Farmers use such pesticides because they are quick, easy and cheap solutions.
The more traditional methods of weed control for hay are Liming and manure spreading, but its a lot of work, and manure can be sold.
Just another case of a failed attempt to reduce costs, increase production, but total failure for the environment.
I bought hay from an AMISH farmer. When I complimented him on it, he said, "Well, I spray".
I didn't think the Amish would, but there you go.
That explains why the Jerusalem artichokes I planted in old grass look much better than the ones I planted where I used manure.
Get pure alfalfa pellets from a feed store, it's the very best green manure you can have for your compost heap, mix in a little dry dog food with your other compost items. Plant innoculated soy beans and turn them into the soil when they are six inches or more high.
So.... Just how did salmonella get into the tomato crops...???
Are we now bio-engineering our own demise...???
It's OK though, the fat cats have to feed from the same trough and it is my hope that they choke on every bite of poisoned food that they have engineered.
Man is the blight of this planet.... Everytime I buy a product either for eating or for recreation, I contribute to my own demise.

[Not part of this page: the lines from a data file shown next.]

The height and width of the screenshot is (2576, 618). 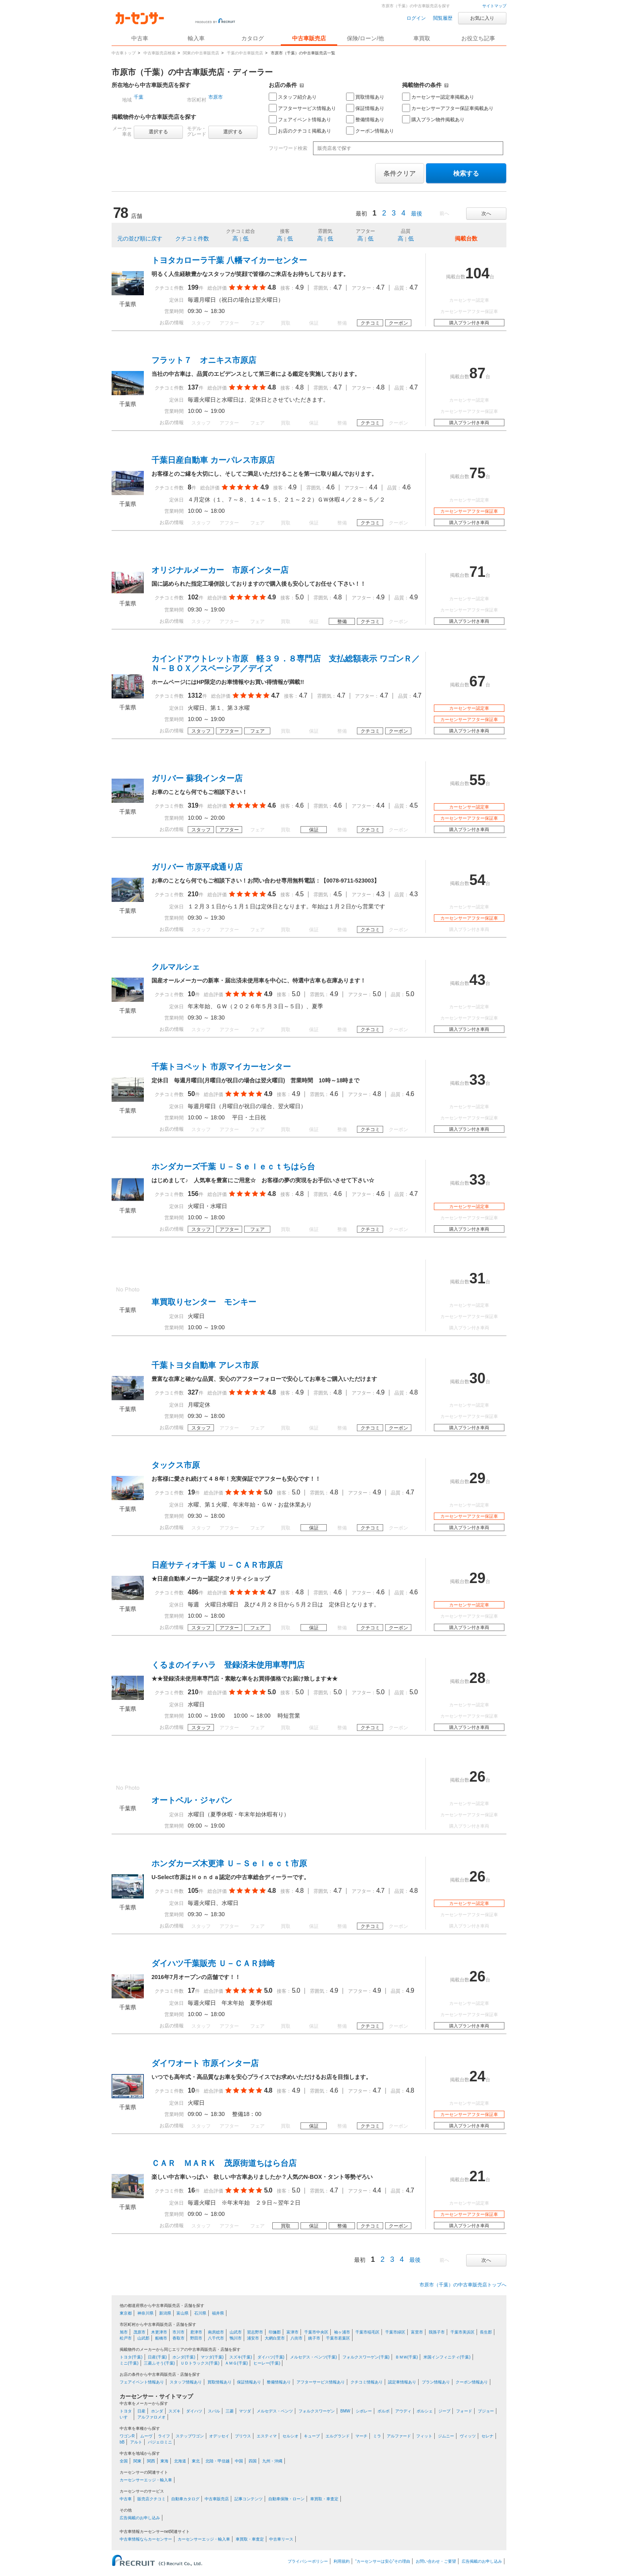 What do you see at coordinates (157, 2357) in the screenshot?
I see `日産(千葉)` at bounding box center [157, 2357].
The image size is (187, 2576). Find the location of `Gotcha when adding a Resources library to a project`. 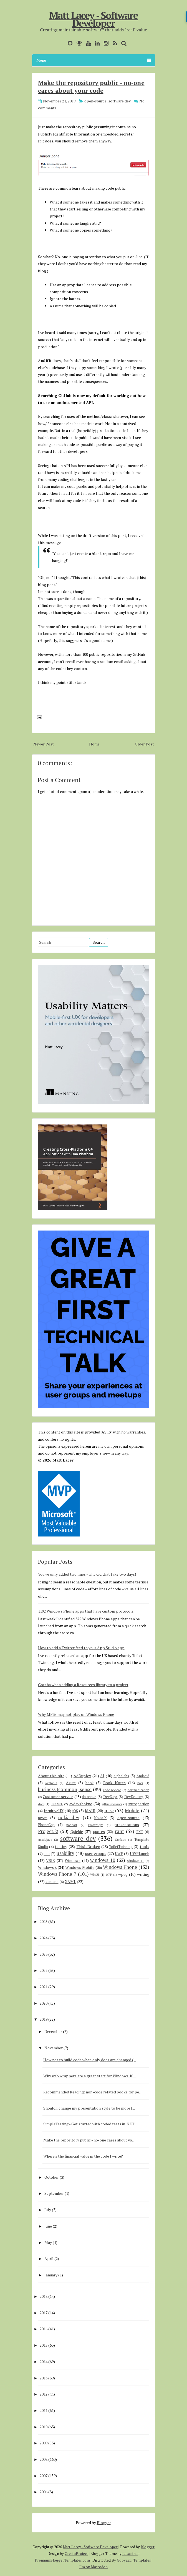 Gotcha when adding a Resources library to a project is located at coordinates (83, 1684). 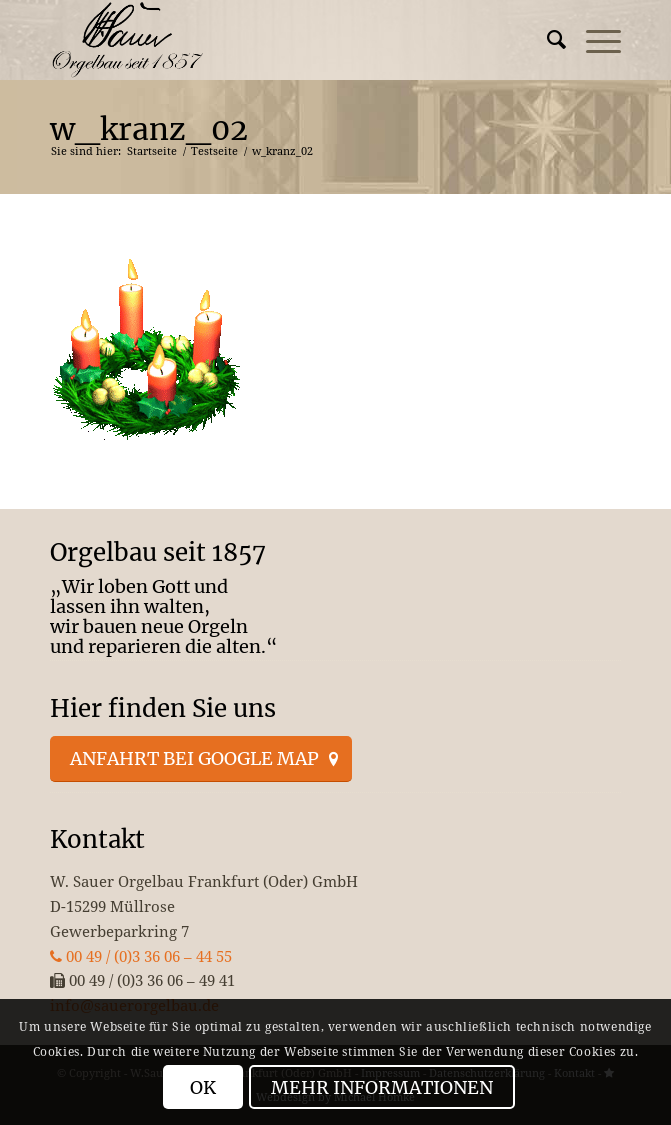 The height and width of the screenshot is (1125, 671). I want to click on [menuitem], so click(546, 40).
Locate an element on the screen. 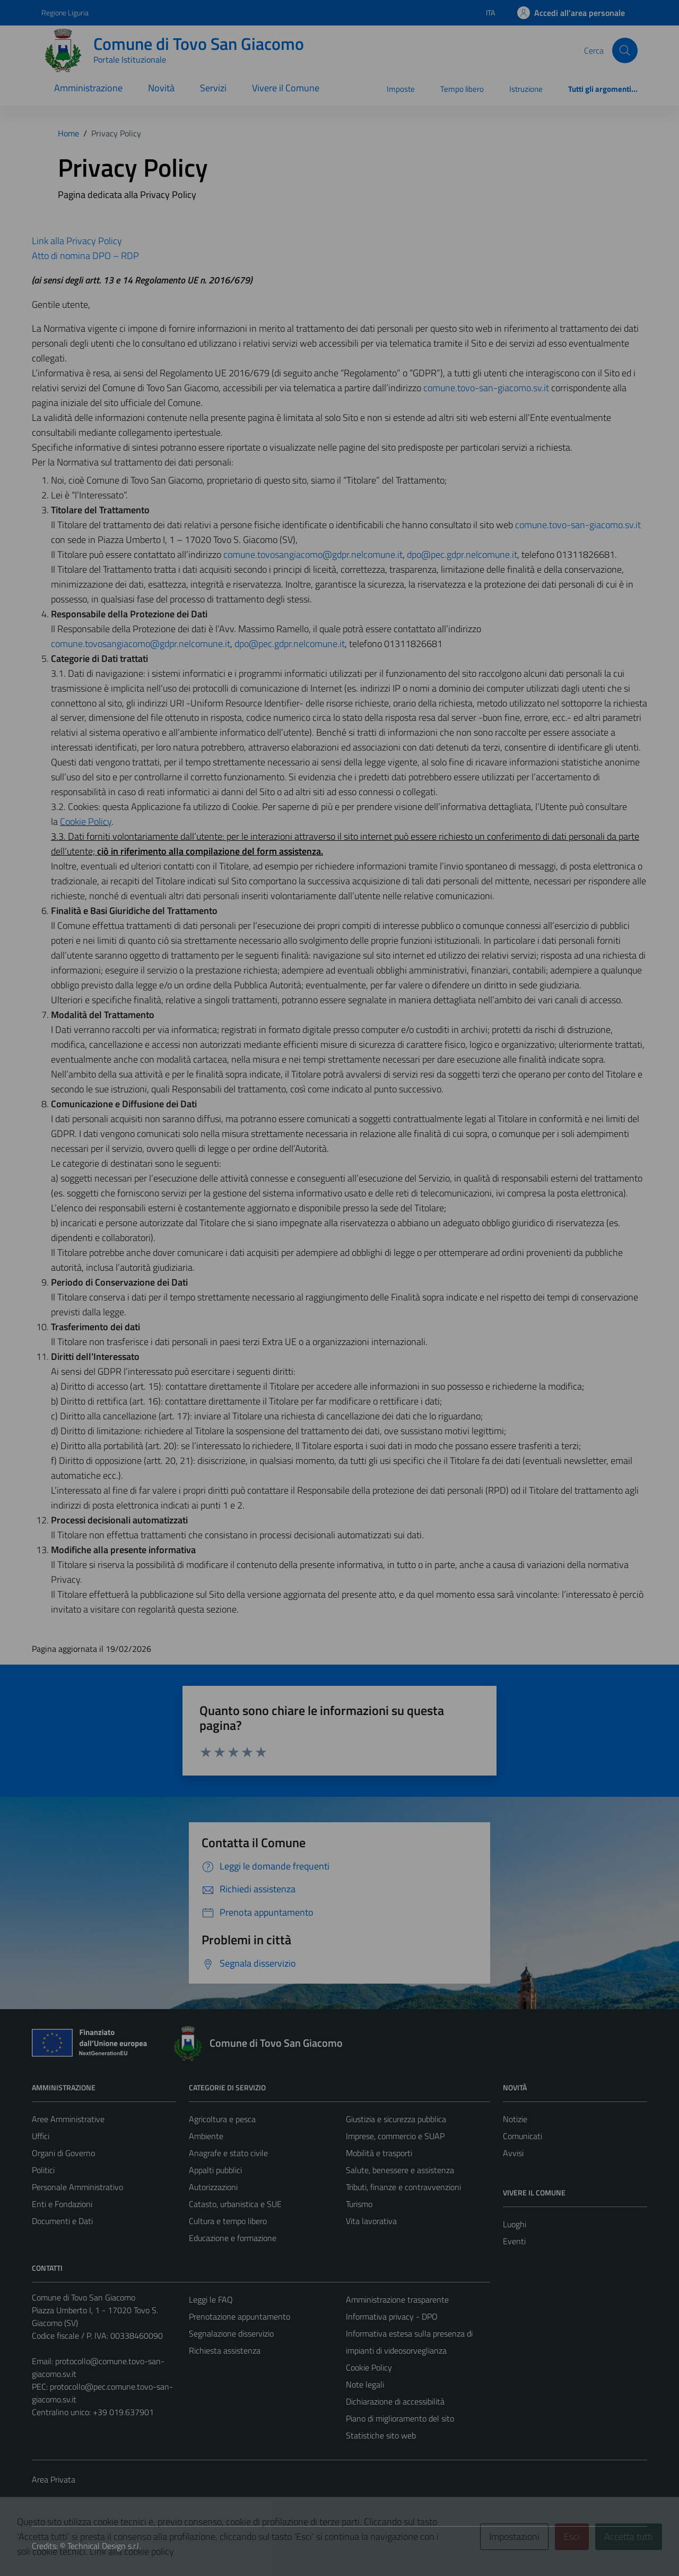  Istruzione is located at coordinates (526, 89).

For that reason, I am a very happy consumer.... That is afterall what we have become, no longer consider yourself a citizen, we are now consumers in the continuium.
Laughing to my Grave.... KCT
We need to change the rules about how corporations function. Dow should be forced to pay reparations, have their charter revoked, and be shut down for yet ANOTHER atrocity. This company has soldiered on destroying lives and the planet for DECADES without so much as a slap on the wrist. Here's a new motto for DOW: "Killing pests, bees, plants, animals, people, and the planet softly: because we care!"

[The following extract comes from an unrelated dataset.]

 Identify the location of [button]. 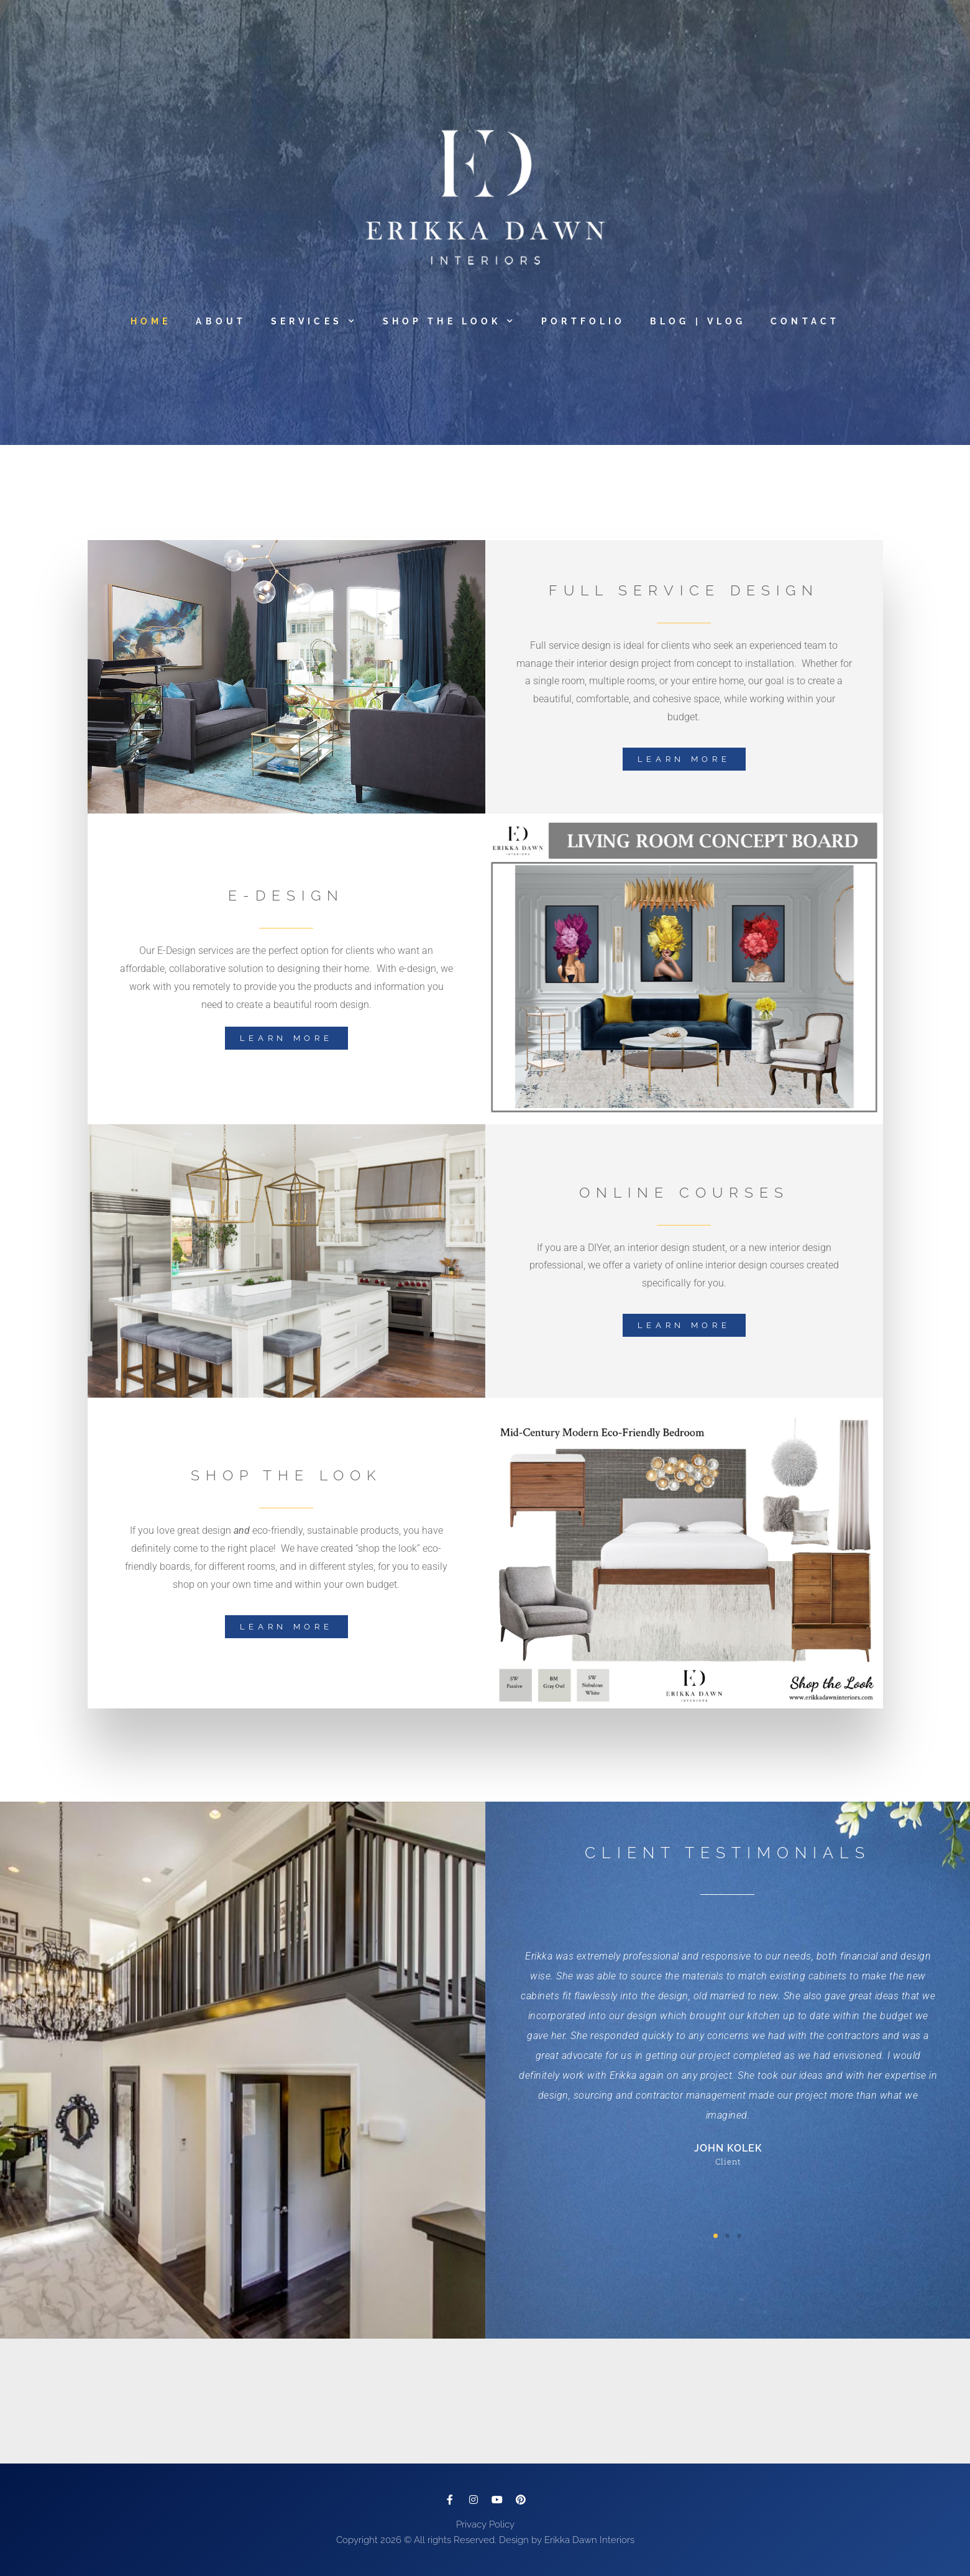 (715, 2236).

The alfalfa pellets Kem Patrick suggests are a good idea. I would be careful about the dry dog food however, if it contains animal byproducts scraped up from slaughterhouse floors then you run the risk of introducing the prion called scrapie into your soils and that is what causes Mad Cow Disease. I'm not really up on scrapie anymore but learned a lot about it back when we had cows and one of its characteristics is persistence in soil, there was a study done where sheep from a 'clean' flock grazed on scrapie-contaminated soil and ended up with the disease . . . (it has been endemic in sheep for centuries and jumped to cows when their feeds were 'supplemented' with sheep by-products for absolutely no reason except to get rid of the sheep by-products).

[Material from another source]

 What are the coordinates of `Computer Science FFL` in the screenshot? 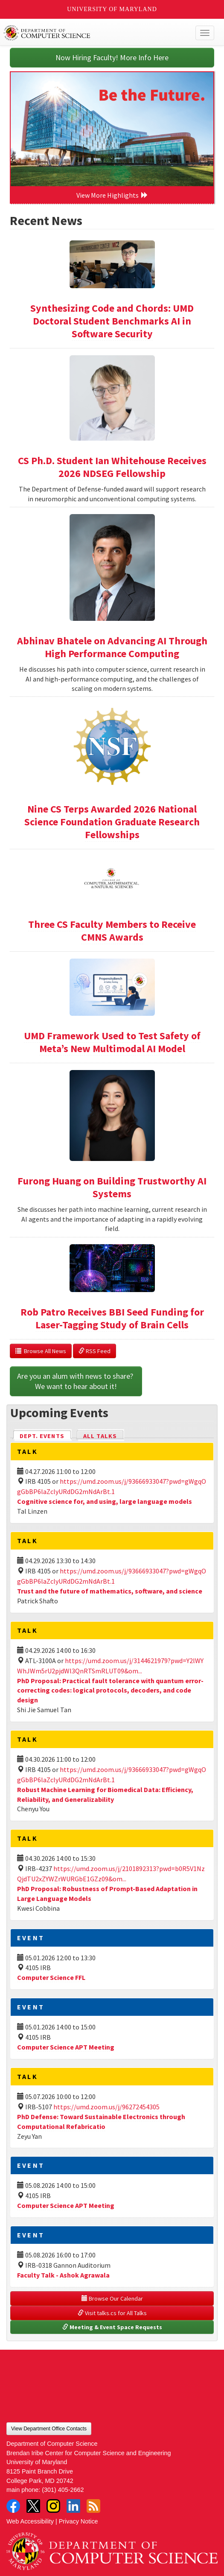 It's located at (51, 1977).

Rotational green manuring with soy beans or other quick growing crops is always good.
This aminopyralid sounds like some toxic shit. The best way to control weeds as far as I'm concerned is to have a few browsers around -- goats are the classic example -- who LIKE to eat theses types of weeds . . .
tech2 (6:46 am)
For the record (in case anyone else looks back into the CD archives at this article,) I am not wrong. A cow simply does not posses the enzyme necessary for cellulose digestion. Those enzymes are provided by bacteria living in the cow itself. The same goes for any ruminant. Though you could say that any such animal with multiple stomachs is anatomically "designed" to digest cellulose, the actual biological "breaking down" (and more importantly the key step in degradation of aminopyralid) of cellulose is done by bacteria.
On a lighter note, maybe the geniuses at ABS Global can genetically engineer a cow with eight or sixteen stomachs...I'm envisioning a Dachshund-like, stretch-limo physique or something equally grotesque. Because obviously if aminopyralid is persistent in the manure of the current species, their stomachs truly aren't designed to digest cellulose.